Thursday, June 29, 2006
Recent Reading
I am pleased to report that Mortlake still stands, though its environs have certainly been tested by the rains and the Schuylkill river.
During the intermittent moments when flood and storm have rendered me study-bound, I've been reading Alice Quinn's edition of Elizabeth Bishop's juvenilia and uncollected poems, drafts, and notes titled Edgar Allan Poe & The Juke Box, (Farrar Straus and Giroux, 2006).
Although the publication of writing that (the famously perfectionist) Bishop preferred not see the light of day has been controversial in some quarters, the book has been a revelation to me.
In his piece on the collection in the April 27th edition of the New York Review of Books, Charles Simic summed it up pretty well:
Unlike just about every other poet whose collected poems are bound to contain embarrassments, [Bishop] never published a bad poem.
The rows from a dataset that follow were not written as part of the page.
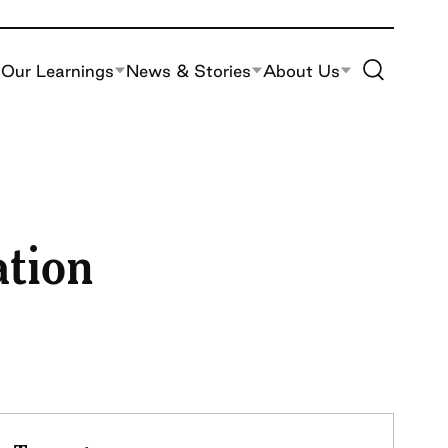
Toggle Site S
Our Learnings
News & Stories
About Us
ation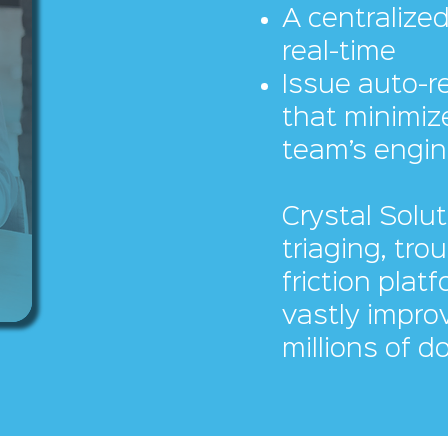
A centralized
real-time
Issue auto-r
that minimiz
team’s engin
Crystal Solut
triaging, tro
friction plat
vastly improv
millions of d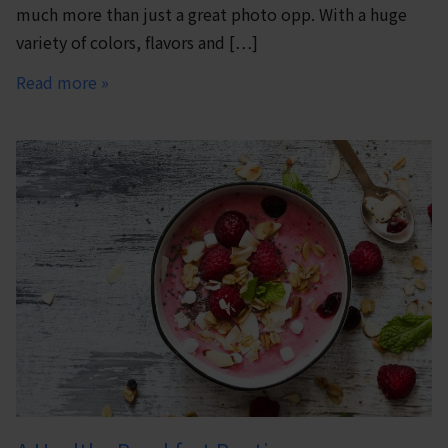
much more than just a great photo opp. With a huge
variety of colors, flavors and […]
Read more »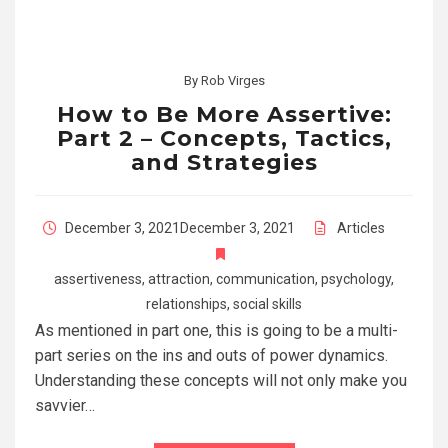
By
Rob Virges
How to Be More Assertive:
Part 2 – Concepts, Tactics,
and Strategies
December 3, 2021
December 3, 2021
Articles
assertiveness
,
attraction
,
communication
,
psychology
,
relationships
,
social skills
As mentioned in part one, this is going to be a multi-
part series on the ins and outs of power dynamics.
Understanding these concepts will not only make you
savvier…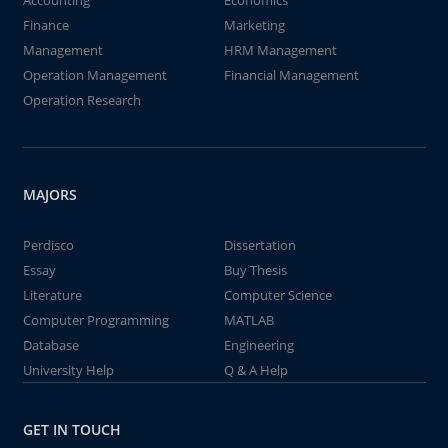
Accounting
Economics
Finance
Marketing
Management
HRM Management
Operation Management
Financial Management
Operation Research
MAJORS
Perdisco
Dissertation
Essay
Buy Thesis
Literature
Computer Science
Computer Programming
MATLAB
Database
Engineering
University Help
Q & A Help
GET IN TOUCH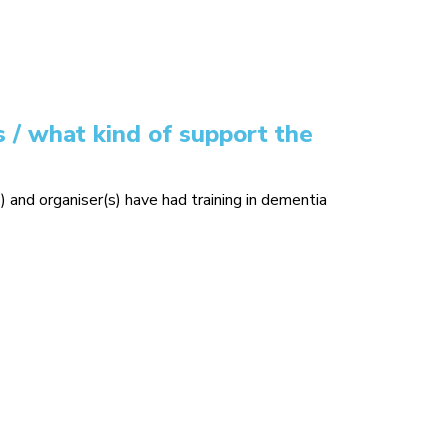
 / what kind of support the
) and organiser(s) have had training in dementia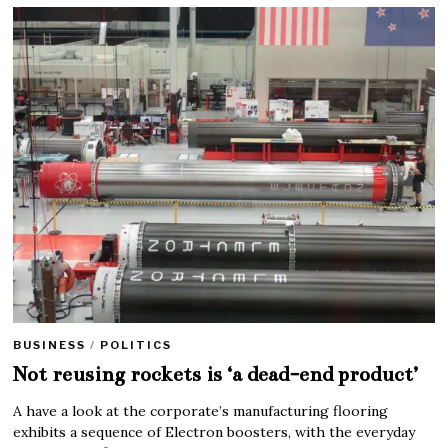
BUSINESS
/
POLITICS
Not reusing rockets is ‘a dead-end product’
A have a look at the corporate’s manufacturing flooring
exhibits a sequence of Electron boosters, with the everyday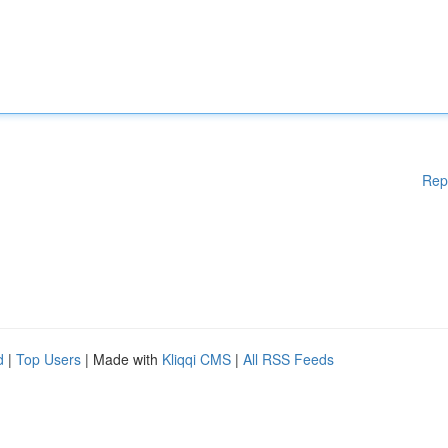
Rep
d
|
Top Users
| Made with
Kliqqi CMS
|
All RSS Feeds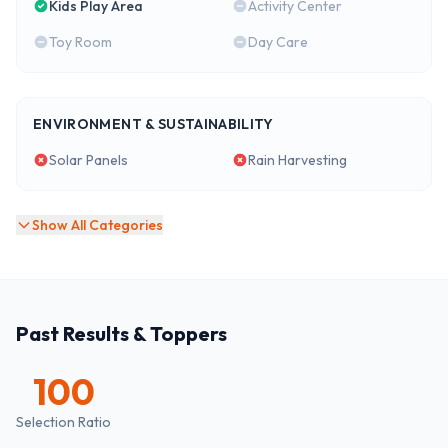
Kids Play Area
Activity Center
Toy Room
Day Care
ENVIRONMENT & SUSTAINABILITY
Solar Panels
Rain Harvesting
Show All Categories
Past Results & Toppers
100
Selection Ratio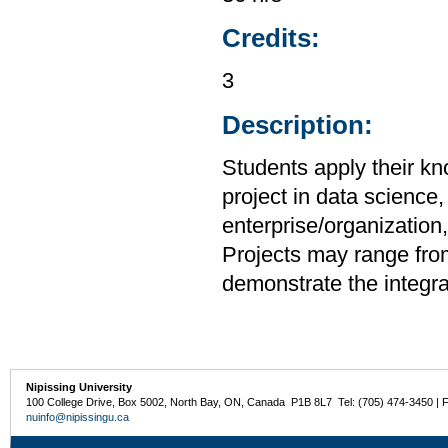
Credits:
3
Description:
Students apply their k
project in data science,
enterprise/organizatio
Projects may range from 
demonstrate the integrat
Nipissing University
100 College Drive, Box 5002, North Bay, ON, Canada P1B 8L7 Tel: (705) 474-3450 | 
nuinfo@nipissingu.ca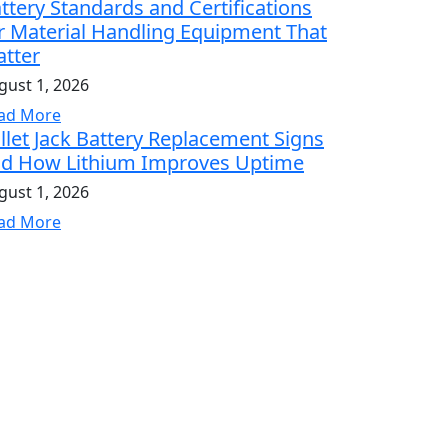
ttery Standards and Certifications
r Material Handling Equipment That
tter
gust 1, 2026
ad More
llet Jack Battery Replacement Signs
d How Lithium Improves Uptime
gust 1, 2026
ad More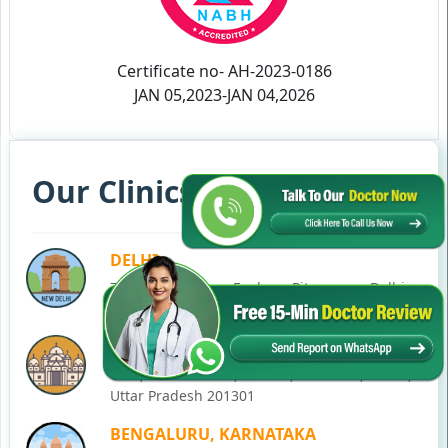
Certificate no- AH-2023-0186
JAN 05,2023-JAN 04,2026
Our Clinics in Your State
DELHI
77, Block C, Tarun Enclave, Pitampura, Delhi,
110034
NOIDA
C-28, Ground Floor, Block C, Sector 12, Noida,
Uttar Pradesh 201301
BENGALURU, KARNATAKA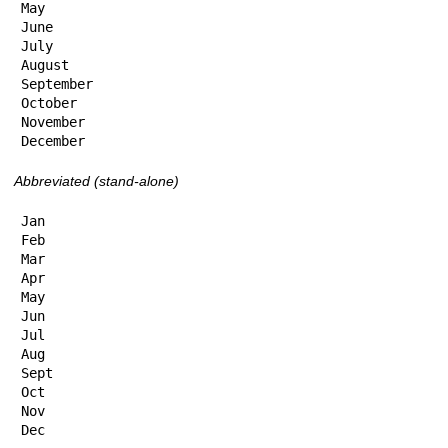
May

June

July

August

September

October

November

December
Abbreviated (stand-alone)
Jan

Feb

Mar

Apr

May

Jun

Jul

Aug

Sept

Oct

Nov

Dec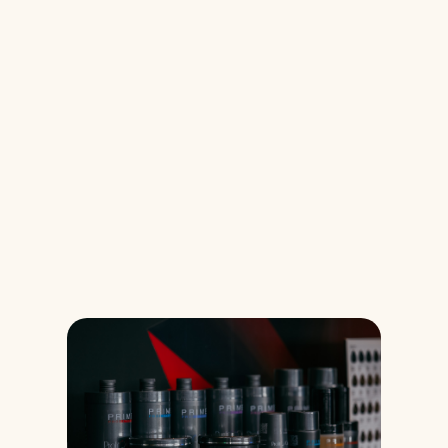
Glimpses of 
Experience
These images are just the beginning. In the 
coming days, you will discover 
what really happens behind each 
moment.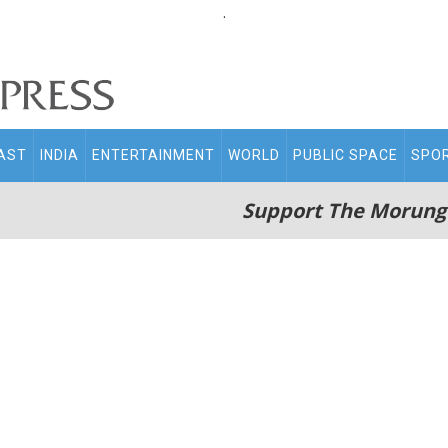
.
AST
INDIA
ENTERTAINMENT
WORLD
PUBLIC SPACE
SPO
Support The Morung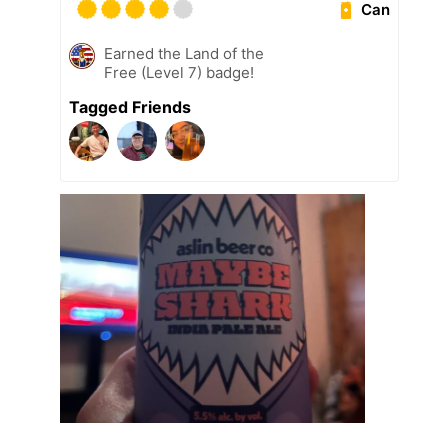
Can
Earned the Land of the
Free (Level 7) badge!
Tagged Friends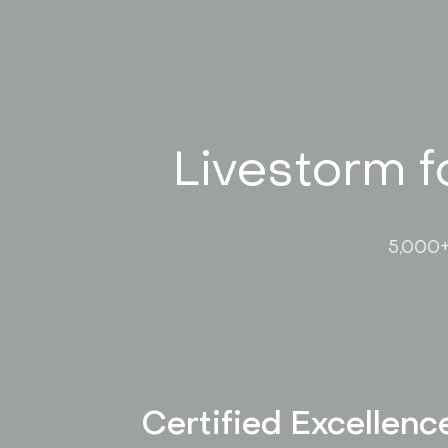
Livestorm f
5,000+
Certified Excellenc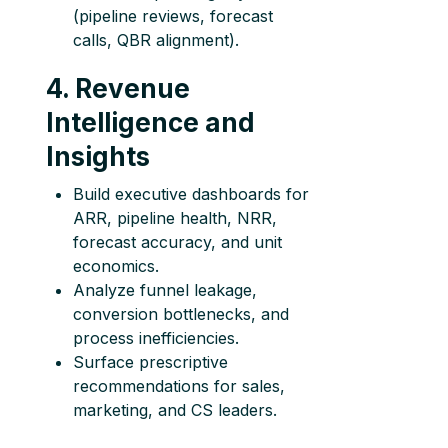
(pipeline reviews, forecast
calls, QBR alignment).
4. Revenue
Intelligence and
Insights
Build executive dashboards for
ARR, pipeline health, NRR,
forecast accuracy, and unit
economics.
Analyze funnel leakage,
conversion bottlenecks, and
process inefficiencies.
Surface prescriptive
recommendations for sales,
marketing, and CS leaders.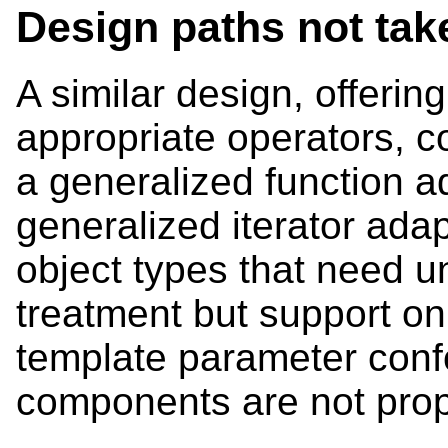
Design paths not tak
A similar design, offerin
appropriate operators, c
a generalized function a
generalized iterator adap
object types that need u
treatment but support on
template parameter con
components are not pro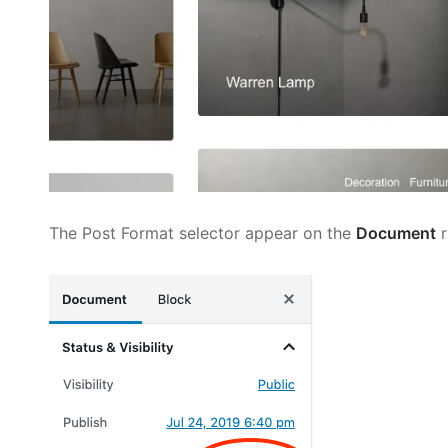
The Post Format selector appear on the
Document
r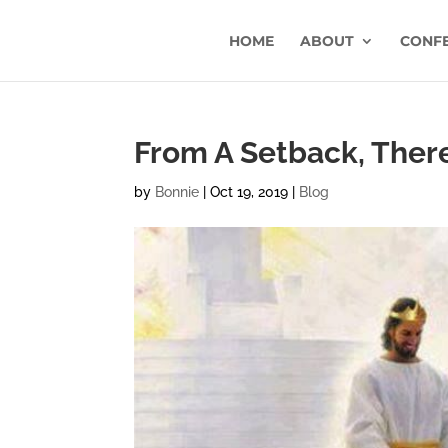
HOME
ABOUT
CONF
From A Setback, Ther
by
Bonnie
|
Oct 19, 2019
|
Blog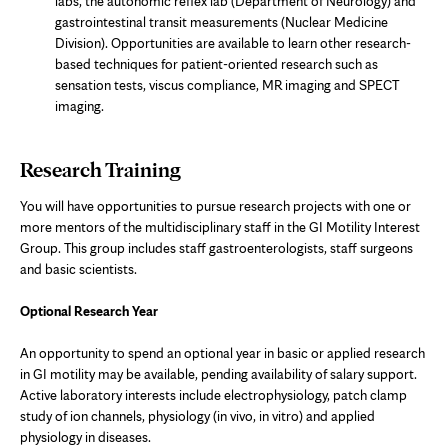
labs, the autonomic reflex lab (Department of Neurology) and
gastrointestinal transit measurements (Nuclear Medicine
Division). Opportunities are available to learn other research-
based techniques for patient-oriented research such as
sensation tests, viscus compliance, MR imaging and SPECT
imaging.
Research Training
You will have opportunities to pursue research projects with one or
more mentors of the multidisciplinary staff in the GI Motility Interest
Group. This group includes staff gastroenterologists, staff surgeons
and basic scientists.
Optional Research Year
An opportunity to spend an optional year in basic or applied research
in GI motility may be available, pending availability of salary support.
Active laboratory interests include electrophysiology, patch clamp
study of ion channels, physiology (in vivo, in vitro) and applied
physiology in diseases.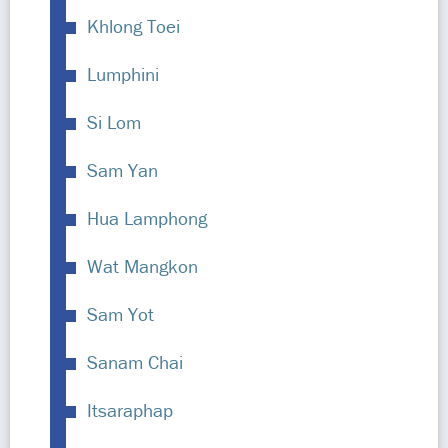
Khlong Toei
Lumphini
Si Lom
Sam Yan
Hua Lamphong
Wat Mangkon
Sam Yot
Sanam Chai
Itsaraphap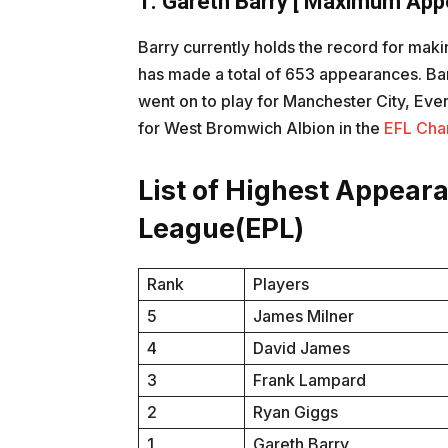
1. Gareth Barry
[ Maximum Appe
Barry currently holds the record for ma
has made a total of 653 appearances. Barr
went on to play for Manchester City, Eve
for West Bromwich Albion in the
EFL Cha
List of Highest Appear
League(EPL)
Rank
Players
5
James Milner
4
David James
3
Frank Lampard
2
Ryan Giggs
1
Gareth Barry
As she told an interviewer, she was prepared to wait forty years for a poem to get finished since no good poet can afford to be in a rush. Such extraordinary patience is a standard not many of us are able to emulate. The publication of her uncollected poems, drafts, and fragments, which most certainly would have mortified her if she were still alive, solves a few puzzles and deepens others. As far as her reputation as a poet goes, these 106 flawed and at times marvelous poems will only enhance it. This would not be true of most other poets, but Bishop is a special case. Determined as she was that every poem of hers should surprise the reader with something new, she rarely wrote the same kind of poem twice.On a personal note, the painstaking way that Bishop crafted, edited, and revised her exquisite poems, a process which produced copious documentary evidence, kind of makes her a historian's poet.
This collection includes photo-reproductions of the sixteen extant typed and hand-written drafts Bishop wrote of her marvelous poem "One Art," and of equal artistic, biographical, and documentary interest are her three pages of typed notes for a never-finished "Elegy" about Lota de Macedo Soares.